❏; Gemintang Kejora, Bintangnya Abang

103 27 6
                                    

24 | 𝙶𝚎𝚖𝚒𝚗𝚝𝚊𝚗𝚐 𝙺𝚎𝚓𝚘𝚛𝚊, 𝙱𝚒𝚗𝚝𝚊𝚗𝚐𝚗𝚢𝚊 𝙰𝚋𝚊𝚗𝚐

Ups! Gambar ini tidak mengikuti Pedoman Konten kami. Untuk melanjutkan publikasi, hapuslah gambar ini atau unggah gambar lain.

24 | 𝙶𝚎𝚖𝚒𝚗𝚝𝚊𝚗𝚐 𝙺𝚎𝚓𝚘𝚛𝚊, 𝙱𝚒𝚗𝚝𝚊𝚗𝚐𝚗𝚢𝚊 𝙰𝚋𝚊𝚗𝚐

⇠⇢

Angka berapapun yang didapat, Kejora tetep jadi bintang nomor satu di mata Abang.

⇠⇢

"Oit!" teriak Jeffri tepat di hadapan Dimas. Tiga puluh menit berada di ruang yang sama, namun lelaki dengan kaos putih yang kini duduk di atas kajon itu hanya menatap kosong ke depan. Tino dan Jeffri sebetulnya sudah mampu menebak, perihal apa yang membuat seorang Deimos Angkasa terlihat seperti tak bernyawa.

"Dim, ngomong, lah ... jangan diem aja. Gue ngeri, takut lo kesambet," celetuk Tino, menarik satu kursi supaya bisa lebih dekat dengan Dimas, sedang dua tangannya masih memegang stick drum.

Dimas berdecak, memilih meraih ponsel daripada menyuguhkan pelayanan pada kedua temannya. Satu hal yang selalu ia lakukan setiap lima menit sekali, mengecek apakah ada—setidaknya satu—pesan dari sang adik yang kini tengah berjuang di kota orang.

Helaan napas keluar sudah, ia kantongi kembali ponsel dengan warna hitam yang mendominasi. Tidak ada satu pesan, bahkan kalimat kecil yang Dimas kirimkan semalam belum mendapat jawaban. Ada ruang lenggang yang terasa ketika si adik pergi. Tak terdengar suara cerewetnya, atau bahkan teriakannya yang lelah membangunkan Dimas di setiap pagi. Memang hanya lima hari, tapi belum genap tiga hari terlewati, Dimas sudah ingin mengubur diri.

"Kalo ada, berantem. Kalo nggak ada, kangen. Emang dasar," cibir Jeffri, merebahkan tubuhnya di atas karpet. Balasan yang Dimas berikan hanya berupa decakan lagi, malas meladeni karena sungguh ... yang Dimas dambakan saat ini hanya Kejora mengabari.

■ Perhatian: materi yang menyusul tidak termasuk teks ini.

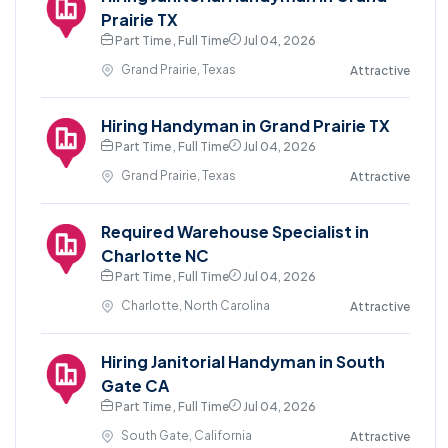
Prairie TX
Part Time , Full Time
Jul 04, 2026
Grand Prairie, Texas
Attractive
Hiring Handyman in Grand Prairie TX
Part Time , Full Time
Jul 04, 2026
Grand Prairie, Texas
Attractive
Required Warehouse Specialist in
Charlotte NC
Part Time , Full Time
Jul 04, 2026
Charlotte, North Carolina
Attractive
Hiring Janitorial Handyman in South
Gate CA
Part Time , Full Time
Jul 04, 2026
South Gate, California
Attractive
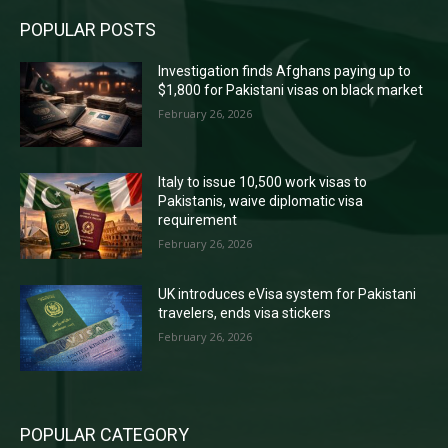
POPULAR POSTS
Investigation finds Afghans paying up to
$1,800 for Pakistani visas on black market
February 26, 2026
Italy to issue 10,500 work visas to
Pakistanis, waive diplomatic visa
requirement
February 26, 2026
UK introduces eVisa system for Pakistani
travelers, ends visa stickers
February 26, 2026
POPULAR CATEGORY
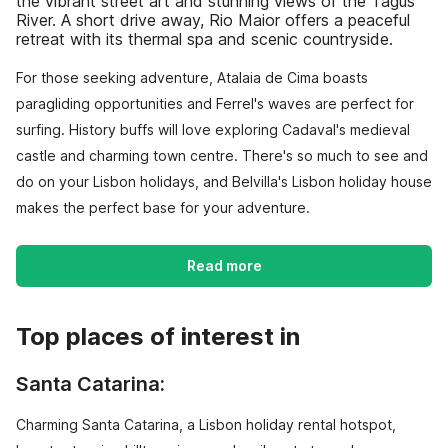
the vibrant street art and stunning views of the Tagus
River. A short drive away, Rio Maior offers a peaceful
retreat with its thermal spa and scenic countryside.
For those seeking adventure, Atalaia de Cima boasts
paragliding opportunities and Ferrel's waves are perfect for
surfing. History buffs will love exploring Cadaval's medieval
castle and charming town centre. There's so much to see and
do on your Lisbon holidays, and Belvilla's Lisbon holiday house
makes the perfect base for your adventure.
Read more
Top places of interest in
Santa Catarina:
Charming Santa Catarina, a Lisbon holiday rental hotspot,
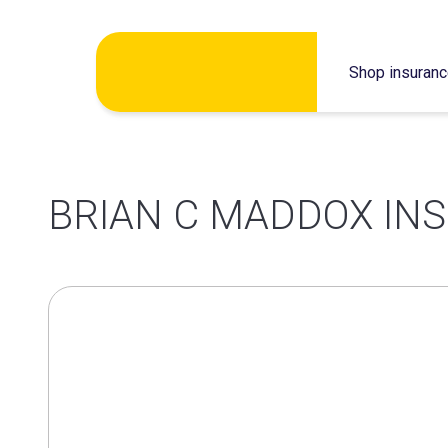
Skip
Shop insuran
to
content
BRIAN C MADDOX INS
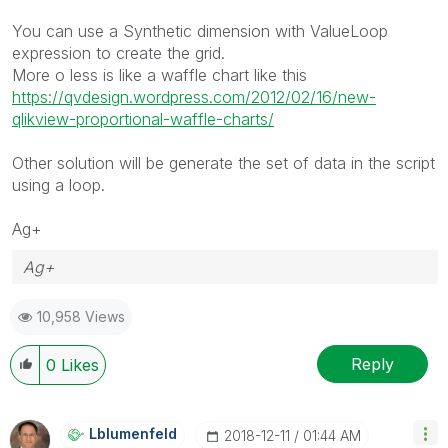
You can use a Synthetic dimension with ValueLoop
expression to create the grid.
More o less is like a waffle chart like this
https://qvdesign.wordpress.com/2012/02/16/new-
qlikview-proportional-waffle-charts/
Other solution will be generate the set of data in the script
using a loop.
Ag+
Ag+
10,958 Views
Reply
0
Likes
Lblumenfeld
‎2018-12-11
01:44 AM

Jam dinding di ruang hitam nan penuh alat musik menunjukkan pukul lima sore, sebuah tanda bahwa sudah dua puluh jam sang adik tak membalas pesan. Bukan hanya rindu, tapi rasa khawatir turut menjalar sampai paru-paru.

"Emang Jara nggak ada call nyokap bokap lo juga?" Tino melempar tanya, pandangannya ia pusatkan pada Dimas seorang.

Anggukan kepala menjadi jawaban. "Ada, tadi pagi katanya, tapi gue belum bangun."

"Ya udah, penting ada kabar. Dia lagi sibuk juga kali di sana, Dim. Lo bantu support dari sini, nanti juga bakal dikabarin, tenang aja," ujar Jeffri menenangkan. Bukan sekali dua kali Kejora pergi ke luar kota untuk lomba, tapi seorang Deimos Angkasa tetap belum terbiasa.

"Atau nggak coba lo chat Rendi, dia sama Jar—"

Tino belum tuntas menyelesaikan ucapan, tapi pergerakan kasar Dimas yang meraih gawai di kantong celana bagian belakang membuat Tino menghentikan omongan. Diperhatikannya jemari-jemari panjang yang bergerak lihai di atas layar ponsel dengan cepat, dari sini Tino menyadari bahwa ... Dimas menyayangi adiknya melebihi apa pun di dunia.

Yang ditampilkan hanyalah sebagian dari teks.